25

153 24 21
                                    

Hyunjin'in söylediklerinden sonra Chan gözlerini kapatarak derin bir nefes aldı. Nane kokulu alfa onun burada kalmasının kendisine zarar vereceğini düşünerek olduğu yerden kalktı.

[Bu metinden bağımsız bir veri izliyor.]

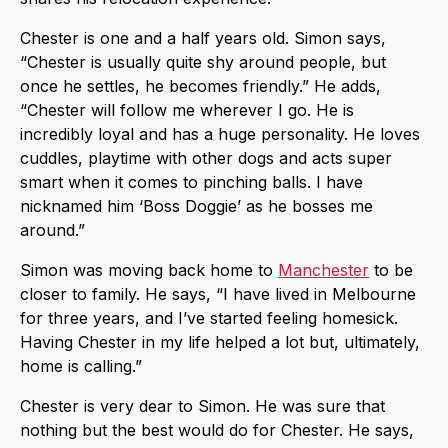
Chester is one and a half years old. Simon says,
“Chester is usually quite shy around people, but
once he settles, he becomes friendly.” He adds,
“Chester will follow me wherever I go. He is
incredibly loyal and has a huge personality. He loves
cuddles, playtime with other dogs and acts super
smart when it comes to pinching balls. I have
nicknamed him ‘Boss Doggie’ as he bosses me
around.”
Simon was moving back home to
Manchester
to be
closer to family. He says, “I have lived in Melbourne
for three years, and I’ve started feeling homesick.
Having Chester in my life helped a lot but, ultimately,
home is calling.”
Chester is very dear to Simon. He was sure that
nothing but the best would do for Chester. He says,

"Şimdi gitmem gerek. Yarından itibaren bu okuldayım. Ara ara buluşalım böyle." geldiğinden beri ilk defa bu kadar ciddiydi.

"Ne ara arası! Her zaman gel. Herkes seni çok sevdi." dedi Jisung samimi bir şekilde. Minho da sevdiği çocuğu onayladı.

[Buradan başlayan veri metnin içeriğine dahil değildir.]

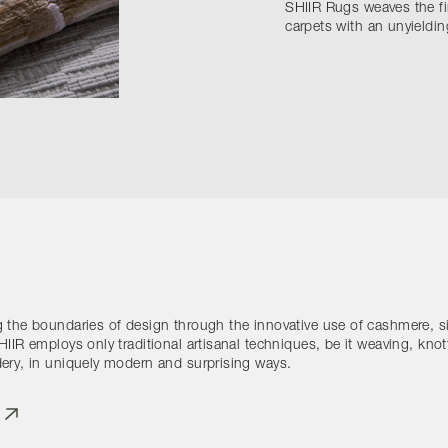
SHIIR Rugs weaves the fi
carpets with an unyielding
 the boundaries of design through the innovative use of cashmere, si
IIR employs only traditional artisanal techniques, be it weaving, knot
ery, in uniquely modern and surprising ways.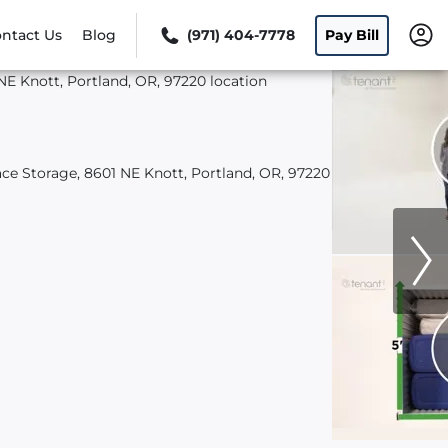
ntact Us
Blog
(971) 404-7778
Pay Bill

"Herkes olduğunu pek sanmıyorum." diye mırıldanarak Hyunjin'e baktı. Onlar konuşurken yanlarına gelen kızın omzuna atmıştı kolunu.

"Beni uğurlamak istemez misiniz minik omega? Hem belki bir öpücük de verirsiniz?"

Chan hemen yanında sevdiği çocuk kızın biriyle flört ederken ayağa kalkıp güldü. Acı bir gülüş olsa da belli etmek istemeyerek Wooyoung'un elini tutup "Siz istersiniz de ben kırar mıyım yakışıklı alfa." dedikten sonra nane kokulu alfanın koluna girdi. İkili çardaktan uzaklaşırken Hyunjin de kızın omzuna attığı elini yumruk haline getirdi. Ne öpücüğünden bahsediyordu bu alfa bozuntusu?

"Hiç öyle bakma!" dedi ve çardaktan çıktı Minho.

"Bence de. Her neyse, şimdi ne yapıyoruz arkadaşlar?" diye sordu Jisung. Öğle arasındalardı ve gerçekten canı fazla sıkılıyordu.

"Seungmin ile okulun yakınlarındaki bir kafeye gidecektik. İsterseniz siz de gelin." diyerek davet etti Felix. Seungmin de kafasını sallayarak onayladı. Minho ve Chan'ın bunu kaçıracak olmaları pek bir şey ifade etmezdi. Hatta onları büyük bir dertten kurtarmış olurdu. Aida denen kız hala buradaydı ve gitmeyecek gibi görünüyordu.

Herkes bu fikri onaylarak oturdukları yerden kalktı.

O sırada Wooyoung omegayı kurtardığının bilincinde sırıtıyordu. Minho da hemen arkalarındaydı. Wooyoung gitmeden önce ona kaş göz hareketiyle peşlerinden gelmesini söylemişti.

"Gerçekten teşekkür ederim nanem. Sen olmasan oradan çıkmak için bir bahanem olmayacaktı."

Wooyoung sırıtarak yanındaki bedenin omzuna kolunu attı.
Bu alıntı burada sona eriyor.